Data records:

BEGIN

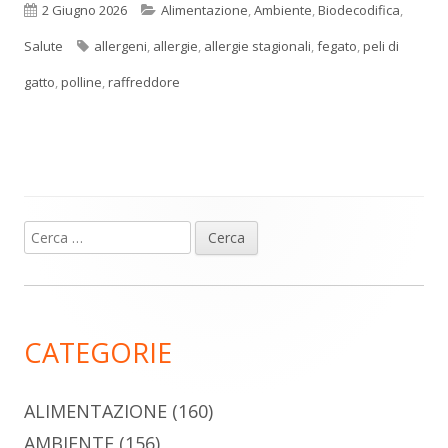
Pubblicato
Categorie
2 Giugno 2026
Alimentazione
,
Ambiente
,
Biodecodifica
,
Tag
Salute
allergeni
,
allergie
,
allergie stagionali
,
fegato
,
peli di
gatto
,
polline
,
raffreddore
Ricerca
Barra
per:
laterale
principale
CATEGORIE
ALIMENTAZIONE
(160)
AMBIENTE
(156)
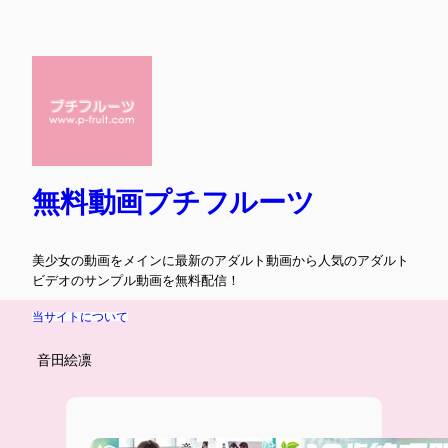
内
容
を
ス
キ
ッ
プ
無料動画プチフルーツ
美少女の動画をメインに最新のアダルト動画から人気のアダルト
ビデオのサンプル動画を無料配信！
当サイトについて
音田絵凛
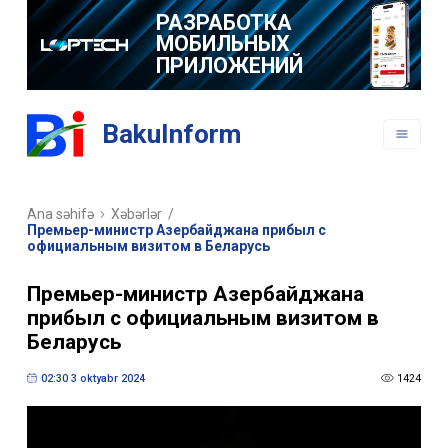
РАЗРАБОТКА
МОБИЛЬНЫХ
ПРИЛОЖЕНИЙ
BakuInform
Ana səhifə
Xəbərlər
/
Премьер-министр Азербайджана прибыл с
официальным визитом в Беларусь
Премьер-министр Азербайджана
прибыл с официальным визитом в
Беларусь
02:30 3 oktyabr 2024
1424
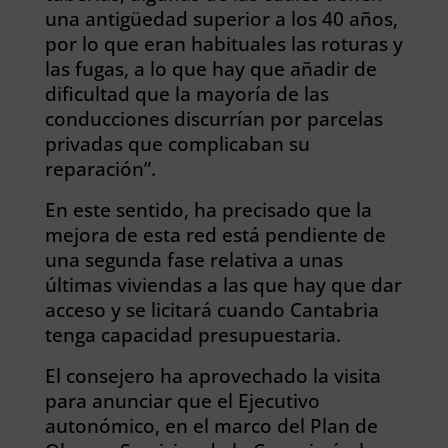
una antigüedad superior a los 40 años,
por lo que eran habituales las roturas y
las fugas, a lo que hay que añadir de
dificultad que la mayoría de las
conducciones discurrían por parcelas
privadas que complicaban su
reparación”.
En este sentido, ha precisado que la
mejora de esta red está pendiente de
una segunda fase relativa a unas
últimas viviendas a las que hay que dar
acceso y se licitará cuando Cantabria
tenga capacidad presupuestaria.
El consejero ha aprovechado la visita
para anunciar que el Ejecutivo
autonómico, en el marco del Plan de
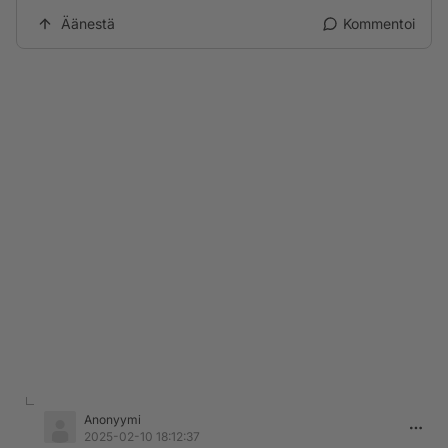
Äänestä
Kommentoi
Anonyymi
2025-02-10 18:12:37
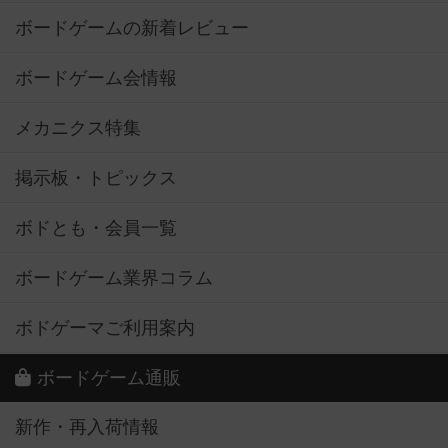
ボードゲームの新着レビュー
ボードゲーム会情報
メカニクス特集
掲示板・トピックス
ボドとも・会員一覧
ボードゲーム業界コラム
ボドゲーマご利用案内
ボードゲーム通販
新作・再入荷情報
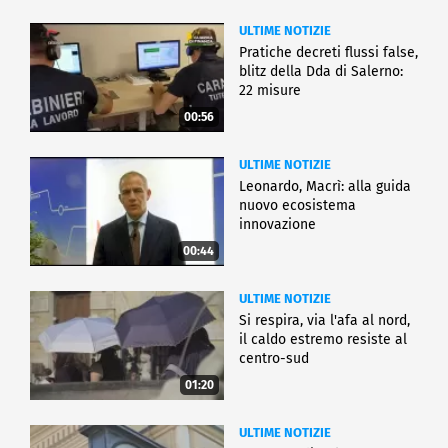
ULTIME NOTIZIE
Pratiche decreti flussi false,
blitz della Dda di Salerno:
22 misure
00:56
ULTIME NOTIZIE
Leonardo, Macrì: alla guida
nuovo ecosistema
innovazione
00:44
ULTIME NOTIZIE
Si respira, via l'afa al nord,
il caldo estremo resiste al
centro-sud
01:20
ULTIME NOTIZIE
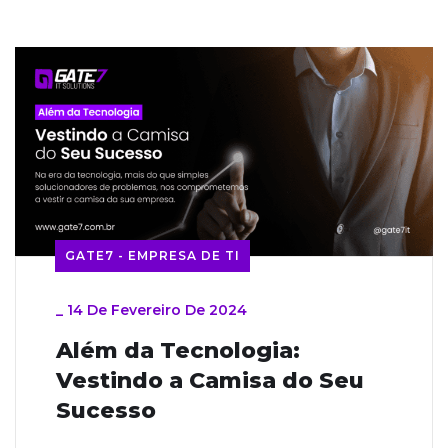
GATE7 - EMPRESA DE TI
_
14 De Fevereiro De 2024
Além da Tecnologia:
Vestindo a Camisa do Seu
Sucesso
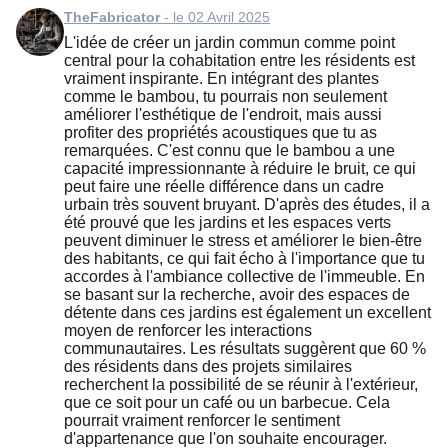
TheFabricator
- le 02 Avril 2025
L'idée de créer un jardin commun comme point
central pour la cohabitation entre les résidents est
vraiment inspirante. En intégrant des plantes
comme le bambou, tu pourrais non seulement
améliorer l'esthétique de l'endroit, mais aussi
profiter des propriétés acoustiques que tu as
remarquées. C'est connu que le bambou a une
capacité impressionnante à réduire le bruit, ce qui
peut faire une réelle différence dans un cadre
urbain très souvent bruyant. D'après des études, il a
été prouvé que les jardins et les espaces verts
peuvent diminuer le stress et améliorer le bien-être
des habitants, ce qui fait écho à l'importance que tu
accordes à l'ambiance collective de l'immeuble. En
se basant sur la recherche, avoir des espaces de
détente dans ces jardins est également un excellent
moyen de renforcer les interactions
communautaires. Les résultats suggèrent que 60 %
des résidents dans des projets similaires
recherchent la possibilité de se réunir à l'extérieur,
que ce soit pour un café ou un barbecue. Cela
pourrait vraiment renforcer le sentiment
d'appartenance que l'on souhaite encourager.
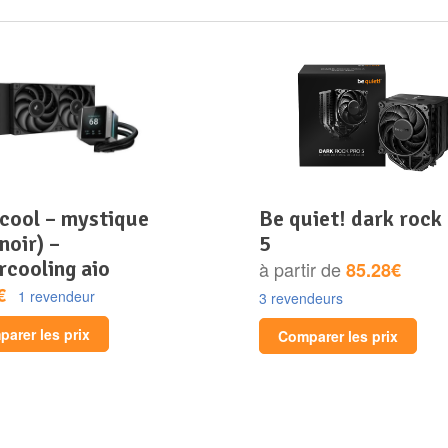
be quiet! dark rock pro
noir) –
5
rcooling aio
à partir de
85.28€
€
1 revendeur
3 revendeurs
arer les prix
Comparer les prix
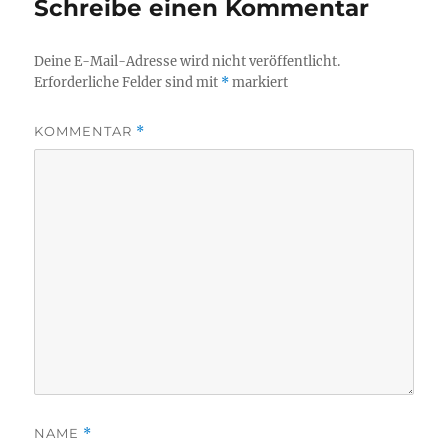
Schreibe einen Kommentar
Deine E-Mail-Adresse wird nicht veröffentlicht.
Erforderliche Felder sind mit
*
markiert
KOMMENTAR
*
NAME
*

END

Your goal: Find and copy each line of the data where "официальным" is present.

Response to the exercise:
официальным визитом в Беларусь
прибыл с официальным визитом в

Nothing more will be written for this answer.